*SUPPLIED ENTRIES*.
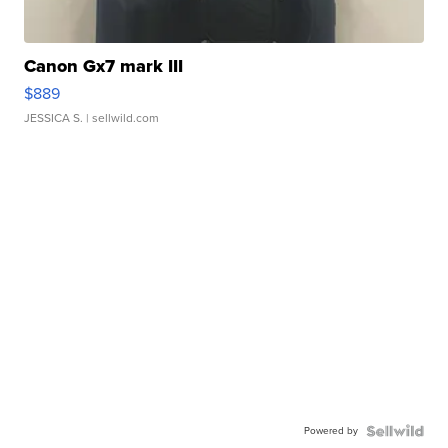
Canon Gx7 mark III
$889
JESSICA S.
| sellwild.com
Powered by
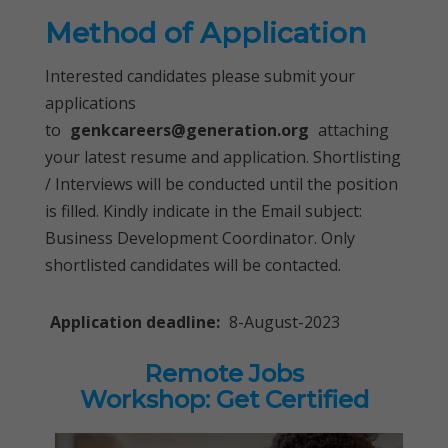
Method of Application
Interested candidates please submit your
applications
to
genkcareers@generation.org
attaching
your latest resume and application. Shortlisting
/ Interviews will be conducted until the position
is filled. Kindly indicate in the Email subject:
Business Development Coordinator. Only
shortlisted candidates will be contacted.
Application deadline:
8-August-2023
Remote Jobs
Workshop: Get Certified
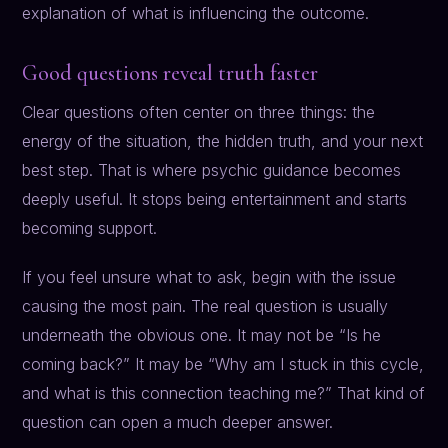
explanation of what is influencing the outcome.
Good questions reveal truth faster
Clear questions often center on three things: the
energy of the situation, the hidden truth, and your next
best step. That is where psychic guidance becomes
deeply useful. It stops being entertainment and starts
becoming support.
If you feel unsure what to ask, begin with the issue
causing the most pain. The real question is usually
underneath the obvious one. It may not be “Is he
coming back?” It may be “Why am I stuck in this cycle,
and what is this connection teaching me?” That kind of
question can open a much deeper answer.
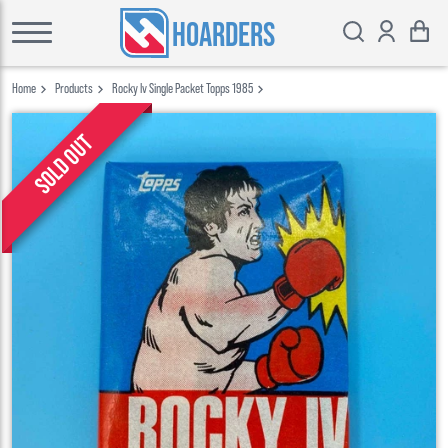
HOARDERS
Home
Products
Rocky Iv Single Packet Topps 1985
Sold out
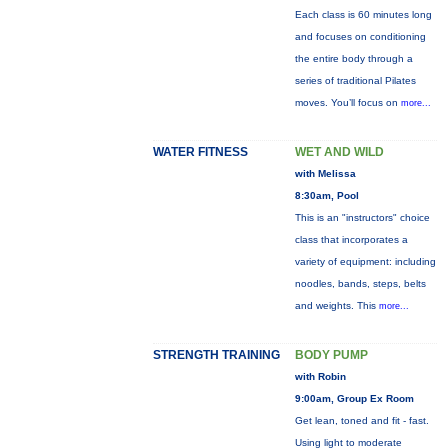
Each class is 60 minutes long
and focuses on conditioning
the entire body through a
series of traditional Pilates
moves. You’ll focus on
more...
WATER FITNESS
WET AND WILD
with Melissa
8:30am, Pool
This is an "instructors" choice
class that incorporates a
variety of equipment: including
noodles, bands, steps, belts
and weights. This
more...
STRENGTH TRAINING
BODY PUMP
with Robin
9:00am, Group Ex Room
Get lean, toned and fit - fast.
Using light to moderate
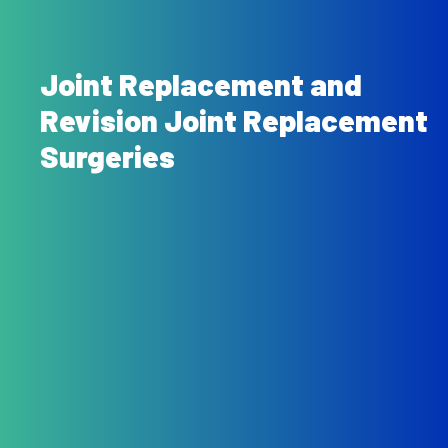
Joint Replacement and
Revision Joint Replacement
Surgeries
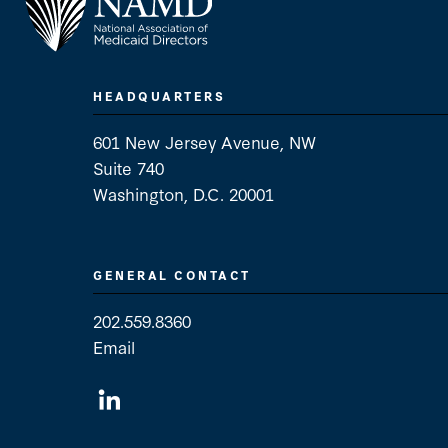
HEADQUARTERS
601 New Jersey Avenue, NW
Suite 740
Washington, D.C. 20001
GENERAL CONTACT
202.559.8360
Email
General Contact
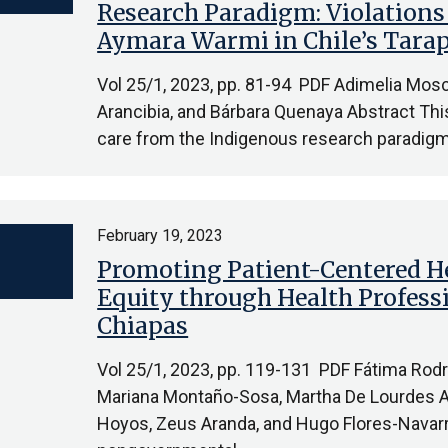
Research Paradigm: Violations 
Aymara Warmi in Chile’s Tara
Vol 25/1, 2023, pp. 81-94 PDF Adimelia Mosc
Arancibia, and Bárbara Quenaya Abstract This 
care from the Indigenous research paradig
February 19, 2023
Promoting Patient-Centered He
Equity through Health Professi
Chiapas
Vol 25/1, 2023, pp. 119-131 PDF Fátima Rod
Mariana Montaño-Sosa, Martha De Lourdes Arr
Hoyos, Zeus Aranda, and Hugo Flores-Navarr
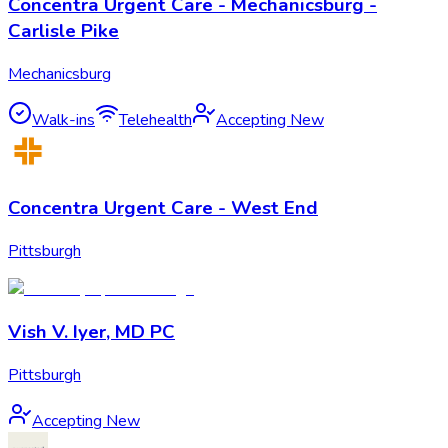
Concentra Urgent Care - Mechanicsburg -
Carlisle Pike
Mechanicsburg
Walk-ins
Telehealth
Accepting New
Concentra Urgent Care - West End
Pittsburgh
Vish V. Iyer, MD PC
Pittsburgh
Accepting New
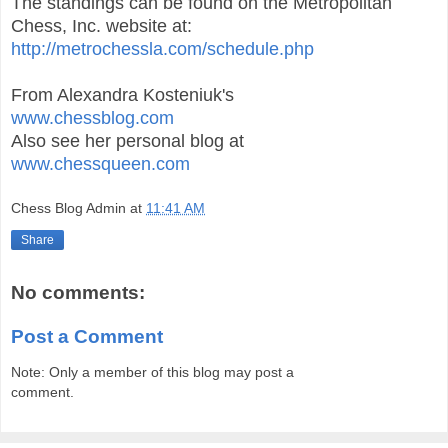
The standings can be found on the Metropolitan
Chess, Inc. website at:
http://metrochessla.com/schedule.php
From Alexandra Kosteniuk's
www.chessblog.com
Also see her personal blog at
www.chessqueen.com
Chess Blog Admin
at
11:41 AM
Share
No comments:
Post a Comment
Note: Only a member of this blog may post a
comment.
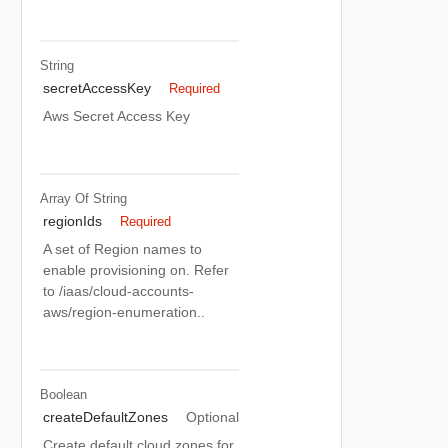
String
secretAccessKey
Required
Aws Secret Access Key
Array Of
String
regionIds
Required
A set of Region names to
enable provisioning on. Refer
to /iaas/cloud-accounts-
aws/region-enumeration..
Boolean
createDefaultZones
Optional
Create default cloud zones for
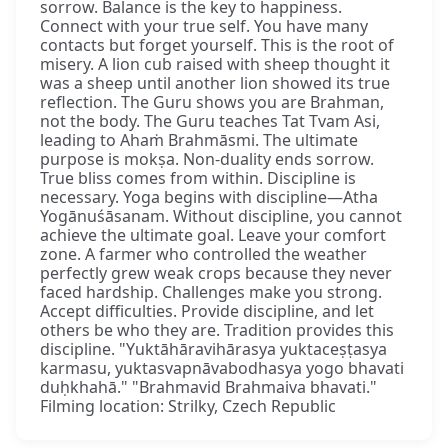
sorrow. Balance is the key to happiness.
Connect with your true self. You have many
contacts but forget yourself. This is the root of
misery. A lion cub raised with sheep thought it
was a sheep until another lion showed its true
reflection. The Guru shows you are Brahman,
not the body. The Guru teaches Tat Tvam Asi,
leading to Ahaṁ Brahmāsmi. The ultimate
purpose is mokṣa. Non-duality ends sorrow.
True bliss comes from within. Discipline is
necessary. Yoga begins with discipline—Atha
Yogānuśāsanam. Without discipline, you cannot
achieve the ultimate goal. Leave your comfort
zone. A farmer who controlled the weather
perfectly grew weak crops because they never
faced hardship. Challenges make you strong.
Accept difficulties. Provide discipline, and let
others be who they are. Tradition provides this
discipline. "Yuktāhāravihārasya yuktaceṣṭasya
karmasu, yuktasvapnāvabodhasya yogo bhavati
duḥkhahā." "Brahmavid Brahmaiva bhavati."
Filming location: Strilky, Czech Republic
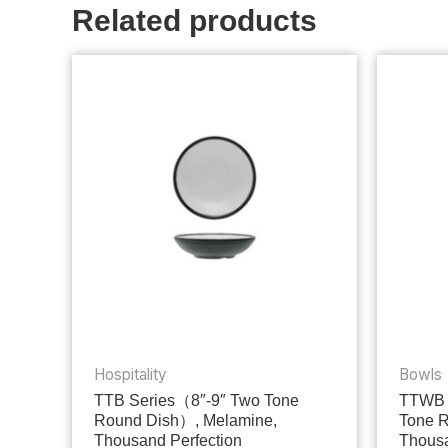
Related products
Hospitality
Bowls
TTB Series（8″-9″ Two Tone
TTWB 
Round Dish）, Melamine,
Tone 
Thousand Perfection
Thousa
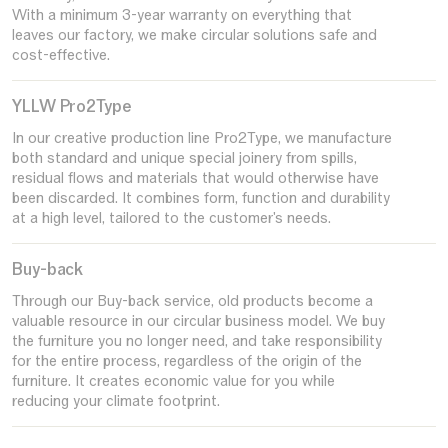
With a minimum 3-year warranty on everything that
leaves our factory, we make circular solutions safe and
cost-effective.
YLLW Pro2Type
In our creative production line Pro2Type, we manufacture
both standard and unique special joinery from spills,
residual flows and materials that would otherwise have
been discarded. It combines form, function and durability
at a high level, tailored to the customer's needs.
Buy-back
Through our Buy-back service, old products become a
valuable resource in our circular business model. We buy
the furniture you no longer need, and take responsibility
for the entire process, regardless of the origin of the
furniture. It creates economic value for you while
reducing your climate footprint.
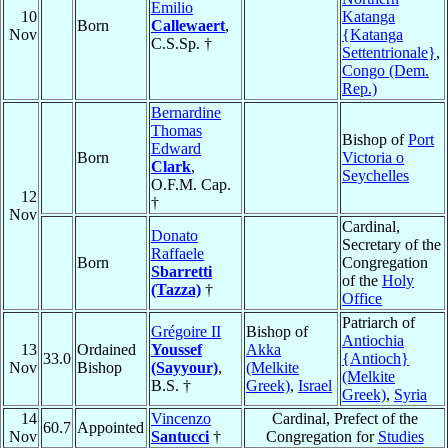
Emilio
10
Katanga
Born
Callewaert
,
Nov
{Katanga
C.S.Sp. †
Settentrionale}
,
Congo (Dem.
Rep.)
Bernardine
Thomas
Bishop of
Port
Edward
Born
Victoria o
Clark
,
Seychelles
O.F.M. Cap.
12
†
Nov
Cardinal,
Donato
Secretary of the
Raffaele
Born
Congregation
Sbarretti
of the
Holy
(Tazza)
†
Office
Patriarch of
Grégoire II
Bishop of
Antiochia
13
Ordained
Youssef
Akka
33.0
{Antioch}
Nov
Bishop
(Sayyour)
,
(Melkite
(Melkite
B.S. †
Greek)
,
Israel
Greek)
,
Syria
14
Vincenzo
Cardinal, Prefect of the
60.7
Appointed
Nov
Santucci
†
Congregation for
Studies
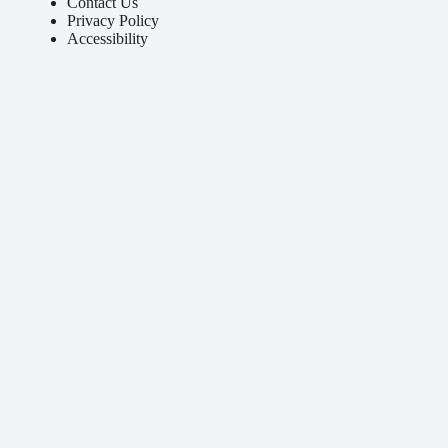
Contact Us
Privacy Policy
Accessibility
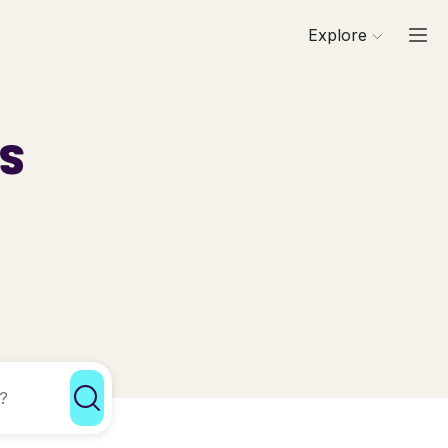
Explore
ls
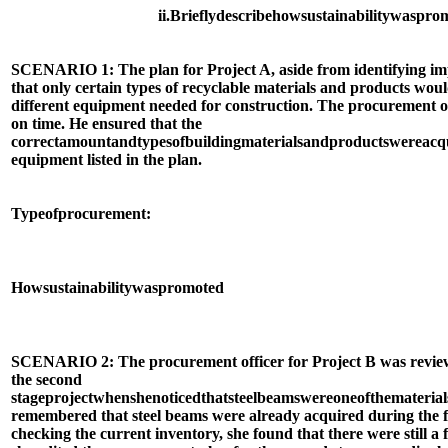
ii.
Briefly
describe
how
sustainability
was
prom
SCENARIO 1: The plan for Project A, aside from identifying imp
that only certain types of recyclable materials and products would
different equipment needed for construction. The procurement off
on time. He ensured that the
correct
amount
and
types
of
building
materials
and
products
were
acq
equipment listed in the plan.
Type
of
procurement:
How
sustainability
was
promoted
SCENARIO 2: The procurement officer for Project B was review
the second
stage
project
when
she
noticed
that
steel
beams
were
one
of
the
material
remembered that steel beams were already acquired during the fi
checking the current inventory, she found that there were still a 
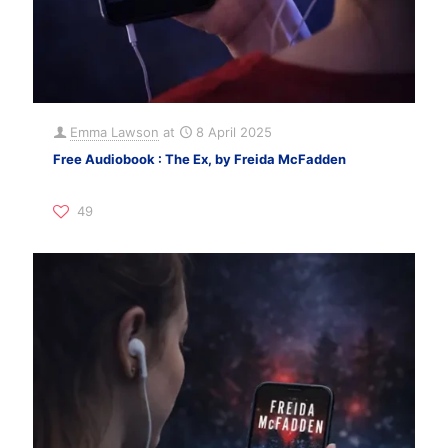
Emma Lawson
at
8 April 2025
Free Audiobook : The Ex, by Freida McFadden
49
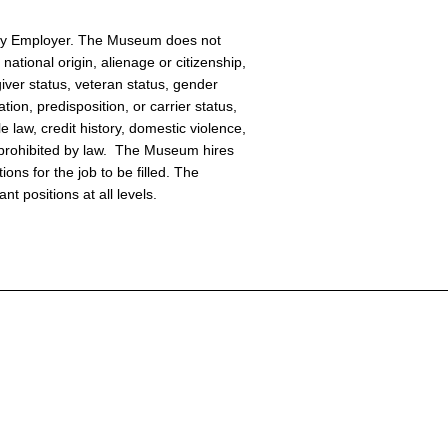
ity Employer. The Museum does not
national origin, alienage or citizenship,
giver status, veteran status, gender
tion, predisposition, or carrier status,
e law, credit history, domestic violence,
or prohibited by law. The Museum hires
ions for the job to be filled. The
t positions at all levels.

*PROMPT*.
Lines with the word "Guru": copy each one from the data above.

*SOLUTION TO THIS PROBLEM*.
reflection. The Guru shows you are Brahman,
not the body. The Guru teaches Tat Tvam Asi,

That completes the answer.